GREFFIER : Madame Séléna BOUKHELIFA, lors des débats et Madame Samiha GERMANY, lors de la mise à disposition
DÉBATS : à l’audience du 21 Juillet 2025 tenue publiquement,
JUGEMENT : par mise à disposition au greffe
contradictoire
susceptible d’appel
EXPOSE DU LITIGE
Par ordonnance de référé du 4 avril 2024, le président du tribunal judiciaire de Paris a ordonné à M. [U] [M] et Mme [C] [M] de faire procéder, dans le délai de trois semaines à compter de la signification de la décision, à la dépose de la colonne terre créée desservant le lot n°30 et reliée à un piquet de terre dans le sol de la cave n°40, de la canalisation PVC desservant le lot n°30 et raccordée sur la descente en fonte, partie commune, en plafond de la cave n°40, et du branchement d’eau desservant le lot n°45 et visible en plafond du couloir des caves par robinet en laiton sur la canalisation commune d’alimentation en eau, ainsi que de remettre dans leur état initial les parties communes affectées sous le contrôle de l’architecte mandaté par le syndicat des copropriétaires de l’ensemble immobilier sis [Adresse 11] et [Adresse 3] Paris 4e (ci-après le syndicat des copropriétaires), sous astreinte provisoire de 500 euros par jour de retard pendant une période de six mois.
Cette décision a été signifiée aux débiteurs le 19 avril 2024. Elle a été confirmée en ces dispositions par arrêt de la cour d’appel de [Localité 15] le 6 mars 2025.
Par acte du 31 mars 2025 remis selon les modalités de l’article 659 du code de procédure civile, le syndicat des copropriétaires a fait assigner les époux [M] devant le juge de l’exécution du tribunal judiciaire de Paris aux fins de liquidation et fixation d’astreintes. A l’audience du 19 mai 2025 à laquelle l’affaire a été appelée, un renvoi a été ordonné pour permettre aux parties de se mettre en état.
A l’audience du 21 juillet 2025 à laquelle l’affaire a été plaidée, le syndicat des copropriétaires a sollicité du juge de l’exécution qu’il :
Déboute les époux [M] de leurs demandes ;Liquide l’astreinte provisoire prononcée par l’ordonnance de référé du 4 avril 2024 à la somme de 92.000 euros ;Condamne les époux [M] à lui payer cette somme ;Condamne les époux [M] au versement d’une astreinte définitive de 1.000 euros par jour de retard à compter du prononcé de la décision à intervenir et jusqu’à la réalisation de l’ensemble des travaux prévus par l’ordonnance de référé ;Condamne les époux [M] à lui payer la somme de 10.000 euros chacun sur le fondement de l’article 700 du code de procédure civile ;Condamne les époux [M] aux dépens de l’instance dont distraction au profit de Me Eric Simonnet.
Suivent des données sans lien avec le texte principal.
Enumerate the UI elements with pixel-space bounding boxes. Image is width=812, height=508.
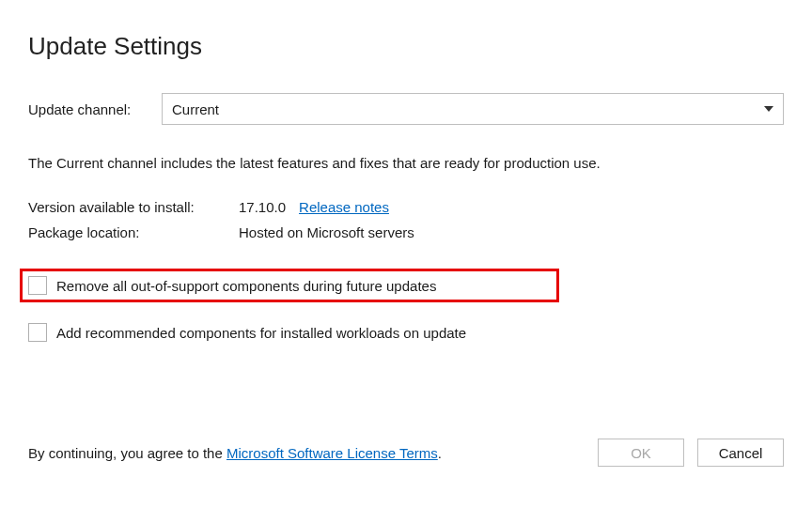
license-prefix: By continuing, you agree to the <box>28 445 226 461</box>
remove-out-of-support-checkbox[interactable] <box>28 276 47 295</box>
add-recommended-row: Add recommended components for installed… <box>28 316 784 349</box>
license-text: By continuing, you agree to the Microsof… <box>28 445 442 461</box>
ok-button[interactable]: OK <box>598 439 684 467</box>
update-channel-label: Update channel: <box>28 101 162 117</box>
release-notes-link[interactable]: Release notes <box>299 199 389 215</box>
page-title: Update Settings <box>28 32 784 61</box>
add-recommended-checkbox[interactable] <box>28 323 47 342</box>
update-channel-value: Current <box>172 101 219 117</box>
version-available-label: Version available to install: <box>28 199 239 215</box>
cancel-button[interactable]: Cancel <box>697 439 784 467</box>
update-channel-select[interactable]: Current <box>162 93 784 125</box>
remove-out-of-support-row: Remove all out-of-support components dur… <box>20 269 559 302</box>
add-recommended-label[interactable]: Add recommended components for installed… <box>56 325 466 341</box>
channel-description: The Current channel includes the latest … <box>28 155 784 171</box>
package-location-value: Hosted on Microsoft servers <box>239 224 414 240</box>
package-location-label: Package location: <box>28 224 239 240</box>
chevron-down-icon <box>764 106 773 112</box>
version-available-value: 17.10.0 <box>239 199 286 215</box>
remove-out-of-support-label[interactable]: Remove all out-of-support components dur… <box>56 278 436 294</box>
license-terms-link[interactable]: Microsoft Software License Terms <box>226 445 438 461</box>
license-suffix: . <box>438 445 442 461</box>
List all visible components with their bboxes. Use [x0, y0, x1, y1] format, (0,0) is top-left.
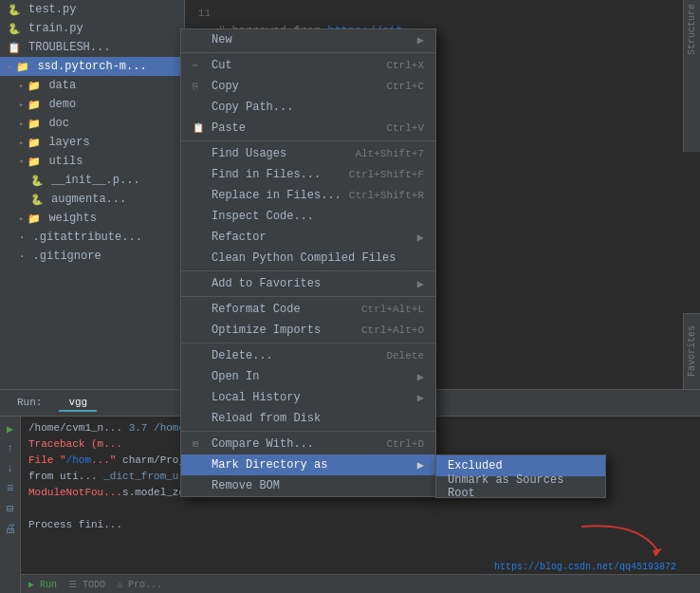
paste-icon: 📋	[193, 122, 208, 134]
menu-find-usages[interactable]: Find Usages Alt+Shift+7	[181, 143, 435, 164]
mark-dir-submenu: Excluded Unmark as Sources Root	[435, 454, 606, 498]
menu-copy-path[interactable]: Copy Path...	[181, 97, 435, 118]
menu-separator	[181, 343, 435, 343]
menu-delete[interactable]: Delete... Delete	[181, 345, 435, 366]
cut-icon: ✂	[193, 60, 208, 71]
menu-separator	[181, 296, 435, 297]
menu-inspect-code[interactable]: Inspect Code...	[181, 206, 435, 227]
menu-paste[interactable]: 📋 Paste Ctrl+V	[181, 118, 435, 139]
menu-compare[interactable]: ⊞ Compare With... Ctrl+D	[181, 434, 435, 454]
menu-cut[interactable]: ✂ Cut Ctrl+X	[181, 55, 435, 76]
copy-icon: ⎘	[193, 82, 208, 92]
menu-separator	[181, 52, 435, 53]
menu-new[interactable]: New ▶	[181, 29, 435, 50]
menu-local-history[interactable]: Local History ▶	[181, 387, 435, 408]
menu-open-in[interactable]: Open In ▶	[181, 366, 435, 387]
context-menu-overlay: New ▶ ✂ Cut Ctrl+X ⎘ Copy Ctrl+C Copy Pa…	[0, 0, 700, 593]
menu-reformat[interactable]: Reformat Code Ctrl+Alt+L	[181, 299, 435, 320]
submenu-sources-root[interactable]: Unmark as Sources Root	[436, 476, 605, 497]
menu-mark-dir[interactable]: Mark Directory as ▶ Excluded Unmark as S…	[181, 454, 435, 475]
menu-separator	[181, 140, 435, 141]
menu-replace-files[interactable]: Replace in Files... Ctrl+Shift+R	[181, 185, 435, 206]
menu-find-in-files[interactable]: Find in Files... Ctrl+Shift+F	[181, 164, 435, 185]
menu-optimize[interactable]: Optimize Imports Ctrl+Alt+O	[181, 320, 435, 341]
context-menu: New ▶ ✂ Cut Ctrl+X ⎘ Copy Ctrl+C Copy Pa…	[180, 28, 436, 497]
menu-separator	[181, 431, 435, 432]
menu-reload[interactable]: Reload from Disk	[181, 408, 435, 429]
ide-container: 🐍test.py🐍train.py📋TROUBLESH...▸📁ssd.pyto…	[0, 0, 700, 593]
compare-icon: ⊞	[193, 438, 208, 450]
menu-add-favorites[interactable]: Add to Favorites ▶	[181, 273, 435, 294]
menu-remove-bom[interactable]: Remove BOM	[181, 475, 435, 496]
menu-separator	[181, 270, 435, 271]
menu-copy[interactable]: ⎘ Copy Ctrl+C	[181, 76, 435, 97]
menu-refactor[interactable]: Refactor ▶	[181, 227, 435, 248]
menu-clean-python[interactable]: Clean Python Compiled Files	[181, 248, 435, 269]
Le demandeur fonde ses prétentions sur les articles L. 131-1 et L. 131-3 du code des procédures civiles d’exécution. Il explique que les défendeurs n’ont pas satisfait aux obligations mises à leur charge, sans justifier de motif légitime ni de cause étrangère expliquant leur défaillance. Il réfute notamment avoir fait obstruction aux travaux envisagés par M. [U] [M] et Mme [C] [M] et considère que les défendeurs font preuve de mauvaise foi.
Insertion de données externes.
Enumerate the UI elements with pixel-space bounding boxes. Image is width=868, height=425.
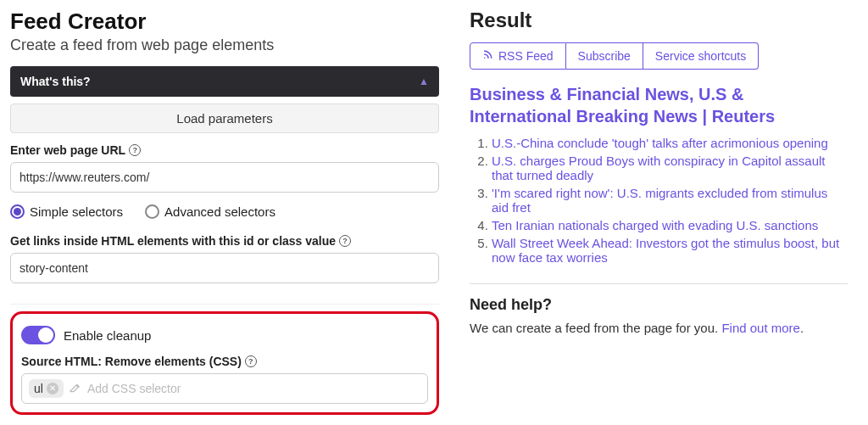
separator bbox=[470, 283, 848, 284]
close-icon[interactable]: ✕ bbox=[47, 383, 58, 394]
feed-source-title[interactable]: Business & Financial News, U.S & Interna… bbox=[470, 83, 848, 127]
eraser-icon[interactable] bbox=[69, 381, 82, 397]
rss-feed-button[interactable]: RSS Feed bbox=[470, 42, 566, 70]
css-chip-label: ul bbox=[34, 382, 43, 395]
whats-this-accordion[interactable]: What's this? ▲ bbox=[10, 66, 439, 97]
whats-this-label: What's this? bbox=[20, 75, 91, 88]
feed-item-link[interactable]: U.S. charges Proud Boys with conspiracy … bbox=[492, 154, 826, 182]
cleanup-highlight-box: Enable cleanup Source HTML: Remove eleme… bbox=[10, 311, 439, 415]
help-icon[interactable]: ? bbox=[129, 144, 141, 156]
need-help-title: Need help? bbox=[470, 296, 848, 314]
radio-unselected-icon bbox=[145, 204, 159, 219]
find-out-more-link[interactable]: Find out more bbox=[721, 321, 800, 335]
help-icon[interactable]: ? bbox=[245, 355, 257, 367]
service-shortcuts-button[interactable]: Service shortcuts bbox=[643, 42, 759, 70]
url-input[interactable] bbox=[10, 162, 439, 193]
enable-cleanup-toggle[interactable] bbox=[21, 326, 55, 344]
result-title: Result bbox=[470, 8, 848, 32]
url-field-label: Enter web page URL ? bbox=[10, 143, 439, 157]
help-icon[interactable]: ? bbox=[339, 235, 351, 247]
links-label-text: Get links inside HTML elements with this… bbox=[10, 234, 336, 248]
list-item: 'I'm scared right now': U.S. migrants ex… bbox=[492, 186, 848, 215]
links-field-label: Get links inside HTML elements with this… bbox=[10, 234, 439, 248]
simple-selectors-label: Simple selectors bbox=[30, 204, 123, 219]
list-item: U.S. charges Proud Boys with conspiracy … bbox=[492, 154, 848, 182]
simple-selectors-radio[interactable]: Simple selectors bbox=[10, 204, 123, 219]
advanced-selectors-radio[interactable]: Advanced selectors bbox=[145, 204, 275, 219]
feed-item-link[interactable]: Wall Street Week Ahead: Investors got th… bbox=[492, 236, 839, 265]
need-help-text: We can create a feed from the page for y… bbox=[470, 321, 848, 335]
subscribe-button[interactable]: Subscribe bbox=[566, 42, 643, 70]
feed-item-link[interactable]: U.S.-China conclude 'tough' talks after … bbox=[492, 136, 828, 150]
page-subtitle: Create a feed from web page elements bbox=[10, 36, 439, 54]
enable-cleanup-label: Enable cleanup bbox=[64, 328, 151, 343]
css-chip-ul[interactable]: ul ✕ bbox=[29, 379, 64, 398]
svg-point-0 bbox=[484, 57, 486, 59]
chevron-up-icon: ▲ bbox=[419, 75, 429, 87]
rss-feed-label: RSS Feed bbox=[498, 49, 554, 63]
list-item: Ten Iranian nationals charged with evadi… bbox=[492, 218, 848, 232]
list-item: Wall Street Week Ahead: Investors got th… bbox=[492, 236, 848, 265]
url-label-text: Enter web page URL bbox=[10, 143, 125, 157]
page-title: Feed Creator bbox=[10, 8, 439, 35]
feed-item-link[interactable]: 'I'm scared right now': U.S. migrants ex… bbox=[492, 186, 827, 215]
period: . bbox=[800, 321, 804, 335]
radio-selected-icon bbox=[10, 204, 25, 219]
rss-icon bbox=[482, 49, 493, 63]
list-item: U.S.-China conclude 'tough' talks after … bbox=[492, 136, 848, 150]
css-selector-input[interactable]: ul ✕ Add CSS selector bbox=[21, 373, 428, 404]
subscribe-label: Subscribe bbox=[578, 49, 631, 63]
service-shortcuts-label: Service shortcuts bbox=[655, 49, 746, 63]
separator bbox=[10, 304, 439, 305]
links-input[interactable] bbox=[10, 253, 439, 283]
need-help-body: We can create a feed from the page for y… bbox=[470, 321, 721, 335]
feed-item-link[interactable]: Ten Iranian nationals charged with evadi… bbox=[492, 218, 818, 232]
css-placeholder: Add CSS selector bbox=[87, 382, 181, 395]
feed-item-list: U.S.-China conclude 'tough' talks after … bbox=[470, 136, 848, 265]
advanced-selectors-label: Advanced selectors bbox=[164, 204, 275, 219]
remove-elements-label: Source HTML: Remove elements (CSS) ? bbox=[21, 355, 428, 368]
load-parameters-button[interactable]: Load parameters bbox=[10, 103, 439, 133]
result-button-row: RSS Feed Subscribe Service shortcuts bbox=[470, 42, 848, 70]
remove-elements-label-text: Source HTML: Remove elements (CSS) bbox=[21, 355, 242, 368]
Pour leur part, M. [U] [M] et Mme [C] [M] ont sollicité du juge de l’exécution qu’il :
A titre principal :
Supprime l’astreinte prononcée par l’ordonnance de référé du 4 avril 2024 ;Rejette la demande de liquidation de l’astreinte et la demande de condamnation au paiement de l’astreinte liquidée ;
A titre subsidiaire :
Liquide l’astreinte à la somme totale de 180 euros ;Les condamne à payer cette somme au syndicat des copropriétaires;En tout état de cause :
Déboute le syndicat des copropriétaires de l’ensemble de ses demandes ;Condamne le syndicat des copropriétaires au paiement d’une amende civile de 1.000 euros ;Condamne le syndicat des copropriétaires à leur payer la somme de 2.000 euros de dommages-intérêts ;Condamne le syndicat des copropriétaires au paiement des dépens;Condamne le syndicat des copropriétaires à leur payer la somme de 5.000 euros sur le fondement de l’article 700 du code de procédure civile.
Les défendeurs se prévalent de l’article L. 131-4 du code des procédures civiles d’exécution et expliquent qu’ils n’ont pu satisfaire aux obligations objets de la présente instance à raison de l’obstruction du syndicat des copropriétaires, qui les a empêchés d’accéder aux caves. A défaut, ils sollicitent la minoration du montant de l’astreinte liquidée à raison de leur situation financière fragile et de leur bonne foi. Ils considèrent que l’action engagée par le syndicat des copropriétaires relève de l’abus de droit et sollicitent l’indemnisation de leur préjudice à ce titre.
MOTIFS DE LA DECISION
Sur la liquidation de l’astreinte
L’ordonnance de référé du 4 avril 2024 rendue par le président du tribunal judiciaire de Paris a été signifiée à M. [U] [M] et Mme [C] [M] le 19 avril 2024. Dès lors, la décision était exécutoire et l’astreinte a commencé à courir le 11 mai 2024 pour six mois, soit jusqu’au 10 novembre 2024 inclus.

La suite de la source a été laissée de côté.